### [Task item]
Reproduce every record below exactly, with the pictures left out.

(Saved entries)
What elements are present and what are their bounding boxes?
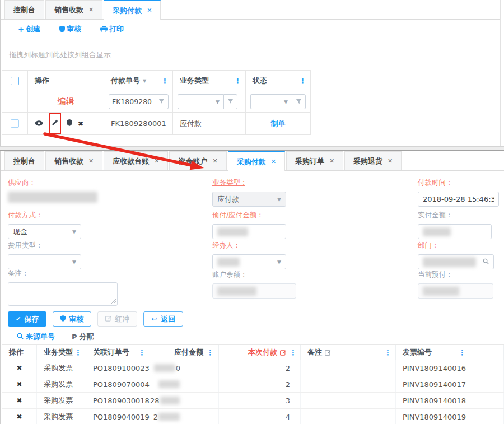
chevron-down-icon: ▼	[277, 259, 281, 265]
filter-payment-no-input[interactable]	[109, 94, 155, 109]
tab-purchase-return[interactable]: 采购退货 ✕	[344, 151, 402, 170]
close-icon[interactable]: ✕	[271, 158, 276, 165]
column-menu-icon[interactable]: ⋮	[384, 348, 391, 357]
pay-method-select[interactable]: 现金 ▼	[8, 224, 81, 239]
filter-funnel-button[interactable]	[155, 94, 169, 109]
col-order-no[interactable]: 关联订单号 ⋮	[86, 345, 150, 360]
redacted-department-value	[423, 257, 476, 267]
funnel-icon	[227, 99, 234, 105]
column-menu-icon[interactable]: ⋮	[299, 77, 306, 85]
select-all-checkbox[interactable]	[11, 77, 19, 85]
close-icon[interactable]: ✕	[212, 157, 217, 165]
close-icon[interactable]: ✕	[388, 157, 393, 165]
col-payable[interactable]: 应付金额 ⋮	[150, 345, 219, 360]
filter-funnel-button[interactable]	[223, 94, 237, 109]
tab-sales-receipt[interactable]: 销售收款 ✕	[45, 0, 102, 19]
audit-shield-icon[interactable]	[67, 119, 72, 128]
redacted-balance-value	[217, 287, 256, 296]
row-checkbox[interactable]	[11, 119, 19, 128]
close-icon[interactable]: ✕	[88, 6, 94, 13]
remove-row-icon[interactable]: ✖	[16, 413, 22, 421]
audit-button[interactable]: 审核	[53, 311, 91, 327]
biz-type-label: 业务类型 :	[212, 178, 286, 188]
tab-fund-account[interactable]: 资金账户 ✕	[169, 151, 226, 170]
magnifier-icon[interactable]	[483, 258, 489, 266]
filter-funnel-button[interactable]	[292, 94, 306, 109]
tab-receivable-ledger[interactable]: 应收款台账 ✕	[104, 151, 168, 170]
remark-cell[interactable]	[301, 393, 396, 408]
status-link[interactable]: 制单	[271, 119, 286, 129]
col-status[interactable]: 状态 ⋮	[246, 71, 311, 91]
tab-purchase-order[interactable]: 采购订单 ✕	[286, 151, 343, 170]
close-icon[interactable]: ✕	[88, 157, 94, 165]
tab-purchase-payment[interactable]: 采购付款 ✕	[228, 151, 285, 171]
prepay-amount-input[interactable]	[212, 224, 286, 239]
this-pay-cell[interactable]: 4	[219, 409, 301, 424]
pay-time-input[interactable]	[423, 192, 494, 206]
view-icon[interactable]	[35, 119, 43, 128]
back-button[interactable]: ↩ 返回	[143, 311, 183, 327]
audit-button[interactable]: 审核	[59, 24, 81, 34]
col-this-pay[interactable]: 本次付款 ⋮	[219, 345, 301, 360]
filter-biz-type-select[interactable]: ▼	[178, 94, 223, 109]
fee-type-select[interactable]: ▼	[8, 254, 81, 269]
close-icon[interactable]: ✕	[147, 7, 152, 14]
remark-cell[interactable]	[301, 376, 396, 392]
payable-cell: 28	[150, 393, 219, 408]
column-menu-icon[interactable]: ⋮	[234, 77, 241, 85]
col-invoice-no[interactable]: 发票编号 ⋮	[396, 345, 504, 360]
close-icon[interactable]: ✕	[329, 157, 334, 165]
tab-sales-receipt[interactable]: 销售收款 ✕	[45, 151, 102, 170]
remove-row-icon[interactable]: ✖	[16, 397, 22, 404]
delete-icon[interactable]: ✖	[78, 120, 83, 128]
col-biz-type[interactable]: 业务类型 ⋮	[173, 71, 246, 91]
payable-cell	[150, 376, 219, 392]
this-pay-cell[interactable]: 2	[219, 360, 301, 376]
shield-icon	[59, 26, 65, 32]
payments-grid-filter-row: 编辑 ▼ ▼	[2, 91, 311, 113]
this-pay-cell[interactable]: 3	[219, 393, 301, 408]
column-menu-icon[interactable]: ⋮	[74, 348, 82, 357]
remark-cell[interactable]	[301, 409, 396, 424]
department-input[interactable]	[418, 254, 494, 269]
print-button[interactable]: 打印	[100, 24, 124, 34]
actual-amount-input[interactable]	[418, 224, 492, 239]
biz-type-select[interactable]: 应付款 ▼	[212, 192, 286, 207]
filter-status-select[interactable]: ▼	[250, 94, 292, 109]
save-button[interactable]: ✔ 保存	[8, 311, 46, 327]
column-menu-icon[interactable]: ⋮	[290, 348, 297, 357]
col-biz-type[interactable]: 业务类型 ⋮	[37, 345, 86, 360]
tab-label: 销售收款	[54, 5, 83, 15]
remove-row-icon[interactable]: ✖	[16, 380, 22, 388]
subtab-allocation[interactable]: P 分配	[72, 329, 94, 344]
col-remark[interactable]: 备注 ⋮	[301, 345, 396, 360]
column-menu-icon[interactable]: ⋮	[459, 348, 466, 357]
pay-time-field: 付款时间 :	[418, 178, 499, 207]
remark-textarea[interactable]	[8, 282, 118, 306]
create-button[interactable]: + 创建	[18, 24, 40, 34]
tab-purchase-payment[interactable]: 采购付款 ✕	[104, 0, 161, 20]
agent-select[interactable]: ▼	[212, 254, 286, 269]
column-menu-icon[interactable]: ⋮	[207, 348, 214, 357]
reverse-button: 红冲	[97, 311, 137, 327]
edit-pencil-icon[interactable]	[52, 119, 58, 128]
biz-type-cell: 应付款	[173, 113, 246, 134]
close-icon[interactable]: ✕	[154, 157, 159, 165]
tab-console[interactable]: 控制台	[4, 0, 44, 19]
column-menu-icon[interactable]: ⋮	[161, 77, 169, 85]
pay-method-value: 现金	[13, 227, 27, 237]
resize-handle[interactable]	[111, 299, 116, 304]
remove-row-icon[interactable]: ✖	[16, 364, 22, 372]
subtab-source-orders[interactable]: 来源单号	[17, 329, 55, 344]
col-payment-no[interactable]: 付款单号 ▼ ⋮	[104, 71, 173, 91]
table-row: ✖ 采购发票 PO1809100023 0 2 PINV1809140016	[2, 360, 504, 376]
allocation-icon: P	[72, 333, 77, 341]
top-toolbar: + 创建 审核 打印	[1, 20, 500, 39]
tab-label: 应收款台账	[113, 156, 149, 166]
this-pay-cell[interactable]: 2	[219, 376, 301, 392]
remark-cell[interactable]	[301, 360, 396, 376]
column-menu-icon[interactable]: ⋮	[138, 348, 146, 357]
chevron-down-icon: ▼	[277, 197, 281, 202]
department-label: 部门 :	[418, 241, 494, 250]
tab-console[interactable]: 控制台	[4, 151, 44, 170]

### [Response to the exercise]
What elements are present and what are their bounding boxes?
chevron-down-icon: ▼	[277, 259, 281, 265]
filter-payment-no-input[interactable]	[109, 94, 155, 109]
tab-purchase-return[interactable]: 采购退货 ✕	[344, 151, 402, 170]
close-icon[interactable]: ✕	[271, 158, 276, 165]
column-menu-icon[interactable]: ⋮	[384, 348, 391, 357]
pay-method-select[interactable]: 现金 ▼	[8, 224, 81, 239]
filter-funnel-button[interactable]	[155, 94, 169, 109]
col-order-no[interactable]: 关联订单号 ⋮	[86, 345, 150, 360]
redacted-department-value	[423, 257, 476, 267]
funnel-icon	[227, 99, 234, 105]
column-menu-icon[interactable]: ⋮	[299, 77, 306, 85]
select-all-checkbox[interactable]	[11, 77, 19, 85]
close-icon[interactable]: ✕	[212, 157, 217, 165]
close-icon[interactable]: ✕	[388, 157, 393, 165]
col-payable[interactable]: 应付金额 ⋮	[150, 345, 219, 360]
filter-funnel-button[interactable]	[223, 94, 237, 109]
tab-sales-receipt[interactable]: 销售收款 ✕	[45, 0, 102, 19]
audit-shield-icon[interactable]	[67, 119, 72, 128]
redacted-balance-value	[217, 287, 256, 296]
row-checkbox[interactable]	[11, 119, 19, 128]
close-icon[interactable]: ✕	[88, 6, 94, 13]
remove-row-icon[interactable]: ✖	[16, 413, 22, 421]
audit-button[interactable]: 审核	[53, 311, 91, 327]
biz-type-label: 业务类型 :	[212, 178, 286, 188]
tab-fund-account[interactable]: 资金账户 ✕	[169, 151, 226, 170]
magnifier-icon[interactable]	[483, 258, 489, 266]
filter-funnel-button[interactable]	[292, 94, 306, 109]
tab-receivable-ledger[interactable]: 应收款台账 ✕	[104, 151, 168, 170]
remark-cell[interactable]	[301, 393, 396, 408]
status-link[interactable]: 制单	[271, 119, 286, 129]
col-status[interactable]: 状态 ⋮	[246, 71, 311, 91]
tab-purchase-order[interactable]: 采购订单 ✕	[286, 151, 343, 170]
close-icon[interactable]: ✕	[88, 157, 94, 165]
tab-purchase-payment[interactable]: 采购付款 ✕	[228, 151, 285, 171]
prepay-amount-input[interactable]	[212, 224, 286, 239]
this-pay-cell[interactable]: 4	[219, 409, 301, 424]
pay-time-input[interactable]	[423, 192, 494, 206]
view-icon[interactable]	[35, 119, 43, 128]
back-button[interactable]: ↩ 返回	[143, 311, 183, 327]
audit-button[interactable]: 审核	[59, 24, 81, 34]
col-this-pay[interactable]: 本次付款 ⋮	[219, 345, 301, 360]
filter-biz-type-select[interactable]: ▼	[178, 94, 223, 109]
fee-type-select[interactable]: ▼	[8, 254, 81, 269]
close-icon[interactable]: ✕	[147, 7, 152, 14]
remark-cell[interactable]	[301, 376, 396, 392]
payable-cell: 28	[150, 393, 219, 408]
column-menu-icon[interactable]: ⋮	[234, 77, 241, 85]
col-invoice-no[interactable]: 发票编号 ⋮	[396, 345, 504, 360]
close-icon[interactable]: ✕	[329, 157, 334, 165]
tab-sales-receipt[interactable]: 销售收款 ✕	[45, 151, 102, 170]
remove-row-icon[interactable]: ✖	[16, 397, 22, 404]
delete-icon[interactable]: ✖	[78, 120, 83, 128]
col-biz-type[interactable]: 业务类型 ⋮	[173, 71, 246, 91]
payable-cell	[150, 376, 219, 392]
this-pay-cell[interactable]: 2	[219, 360, 301, 376]
shield-icon	[59, 26, 65, 32]
payments-grid-filter-row: 编辑 ▼ ▼	[2, 91, 311, 113]
this-pay-cell[interactable]: 3	[219, 393, 301, 408]
column-menu-icon[interactable]: ⋮	[74, 348, 82, 357]
remark-cell[interactable]	[301, 409, 396, 424]
department-input[interactable]	[418, 254, 494, 269]
print-button[interactable]: 打印	[100, 24, 124, 34]
actual-amount-input[interactable]	[418, 224, 492, 239]
biz-type-select[interactable]: 应付款 ▼	[212, 192, 286, 207]
filter-status-select[interactable]: ▼	[250, 94, 292, 109]
save-button[interactable]: ✔ 保存	[8, 311, 46, 327]
column-menu-icon[interactable]: ⋮	[290, 348, 297, 357]
col-biz-type[interactable]: 业务类型 ⋮	[37, 345, 86, 360]
tab-label: 销售收款	[54, 5, 83, 15]
remove-row-icon[interactable]: ✖	[16, 380, 22, 388]
subtab-allocation[interactable]: P 分配	[72, 329, 94, 344]
col-remark[interactable]: 备注 ⋮	[301, 345, 396, 360]
column-menu-icon[interactable]: ⋮	[459, 348, 466, 357]
pay-time-field: 付款时间 :	[418, 178, 499, 207]
remark-textarea[interactable]	[8, 282, 118, 306]
create-button[interactable]: + 创建	[18, 24, 40, 34]
tab-purchase-payment[interactable]: 采购付款 ✕	[104, 0, 161, 20]
agent-select[interactable]: ▼	[212, 254, 286, 269]
column-menu-icon[interactable]: ⋮	[207, 348, 214, 357]
reverse-button: 红冲	[97, 311, 137, 327]
edit-pencil-icon[interactable]	[52, 119, 58, 128]
biz-type-cell: 应付款	[173, 113, 246, 134]
close-icon[interactable]: ✕	[154, 157, 159, 165]
tab-console[interactable]: 控制台	[4, 0, 44, 19]
column-menu-icon[interactable]: ⋮	[161, 77, 169, 85]
pay-method-value: 现金	[13, 227, 27, 237]
resize-handle[interactable]	[111, 299, 116, 304]
remove-row-icon[interactable]: ✖	[16, 364, 22, 372]
subtab-source-orders[interactable]: 来源单号	[17, 329, 55, 344]
col-payment-no[interactable]: 付款单号 ▼ ⋮	[104, 71, 173, 91]
table-row: ✖ 采购发票 PO1809100023 0 2 PINV1809140016	[2, 360, 504, 376]
allocation-icon: P	[72, 333, 77, 341]
top-toolbar: + 创建 审核 打印	[1, 20, 500, 39]
tab-label: 应收款台账	[113, 156, 149, 166]
this-pay-cell[interactable]: 2	[219, 376, 301, 392]
remark-cell[interactable]	[301, 360, 396, 376]
column-menu-icon[interactable]: ⋮	[138, 348, 146, 357]
chevron-down-icon: ▼	[277, 197, 281, 202]
department-label: 部门 :	[418, 241, 494, 250]
tab-console[interactable]: 控制台	[4, 151, 44, 170]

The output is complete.